- **What the task requires**: Every line from the one containing "元たばこ屋の小規模店舗" through the last line below should be reproduced exactly; please include nothing else.

- **Records shown**:
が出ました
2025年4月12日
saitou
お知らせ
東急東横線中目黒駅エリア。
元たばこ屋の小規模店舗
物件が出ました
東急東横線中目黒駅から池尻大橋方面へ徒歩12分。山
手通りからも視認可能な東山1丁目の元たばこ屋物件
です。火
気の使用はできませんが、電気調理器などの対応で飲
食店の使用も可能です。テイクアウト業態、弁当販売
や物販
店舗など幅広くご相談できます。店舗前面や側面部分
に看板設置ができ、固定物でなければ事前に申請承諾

- **Your solution**:
元たばこ屋の小規模店舗
物件が出ました
東急東横線中目黒駅から池尻大橋方面へ徒歩12分。山
手通りからも視認可能な東山1丁目の元たばこ屋物件
です。火
気の使用はできませんが、電気調理器などの対応で飲
食店の使用も可能です。テイクアウト業態、弁当販売
や物販
店舗など幅広くご相談できます。店舗前面や側面部分
に看板設置ができ、固定物でなければ事前に申請承諾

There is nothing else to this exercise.